So I am SO excited to let readers know that after completing Aftereffects, I returned to Ripple Effects and, this summer, rewrote it using everything I learned from the two successive novels. The characters, storyline and scenes are exactly the same as the original, but the execution is just a bit stronger. And I’m thrilled with the result.

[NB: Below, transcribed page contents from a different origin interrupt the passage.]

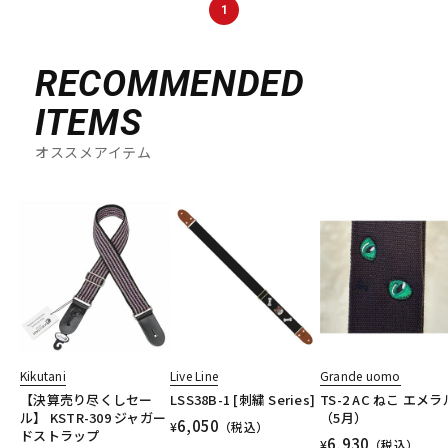
1
RECOMMENDED
ITEMS
オススメアイテム
Kikutani
Live Line
Grande uomo
【決算売り尽くしセー
LSS38B-1 [刺繍 Series]
TS-2 AC ねこ エメ
ル】 KSTR-309 ジャガー
（5月）
6,050
¥
（税込）
ドストラップ
6,930
¥
（税込）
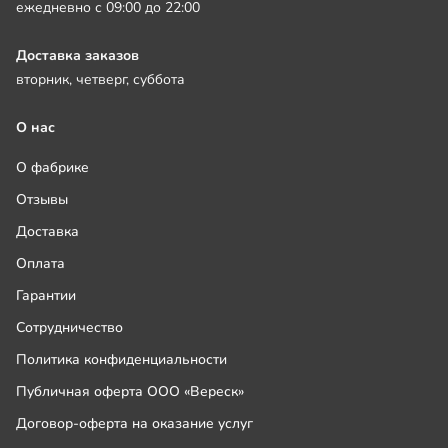
ежедневно с 09:00 до 22:00
Доставка заказов
вторник, четверг, суббота
О нас
О фабрике
Отзывы
Доставка
Оплата
Гарантии
Сотрудничество
Политика конфиденциальности
Публичная оферта ООО «Вереск»
Договор-оферта на оказание услуг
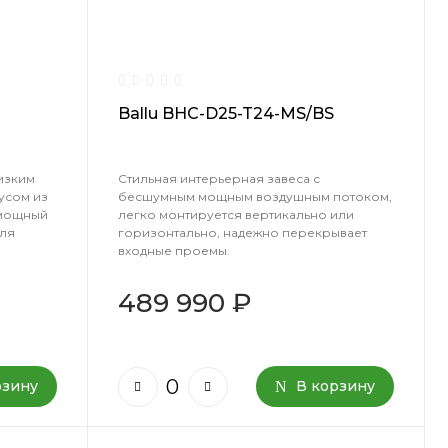
Ballu BHC-D25-T24-MS/BS
изким
Стильная интерьерная завеса с
усом из
бесшумным мощным воздушным потоком,
 мощный
легко монтируется вертикально или
ля
горизонтально, надежно перекрывает
входные проемы.
489 990 ₽
рзину
В корзину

If you haven’t read Ripple Effects (or if you read an earlier version of it), this is the perfect time to pick it up. It’s a funny, sweet, sexy story that I think you’ll love. In fact, I’ll give you the first chapter below so you can judge that for yourself. And don’t worry, all my books are standalones, but this will acquaint you to many of the key characters in the series. The updated version is available now on all the major channels, so go for it! You’ll be glad you did! And don’t miss Aftereffects, coming out Oct. 8!

Oh, and one more thing . . . as for my actual Kiss, Marry, Kill—here you go:

Kiss: Chris Hemsworth because . . . duh . . . it’s Chris Hemsworth;

Marry: my own Mr. Greene because he’s my soul mate and the reason I learned about Happily Ever Afters in the first place;

Kill: Star-Lord. Yeah, I’m talking to you, Star-Lord. If anyone deserved to go up in a poof of ash, it was you. Seriously, dude. You’ve got some major making up to do come spring. That’s all I’m saying . . .



Ripple Effects — Chapter One

Sarah

Like ground zero for nerd chic, Charlie’s Bar & Grill on University Avenue stood as a mecca—a funky kind of place, equally favored by the hoodie-clad Silicon Valley professionals as by their similarly dressed student counterparts. It was Friday night happy hour on the last day of Stanford’s spring semester finals and the place was packed.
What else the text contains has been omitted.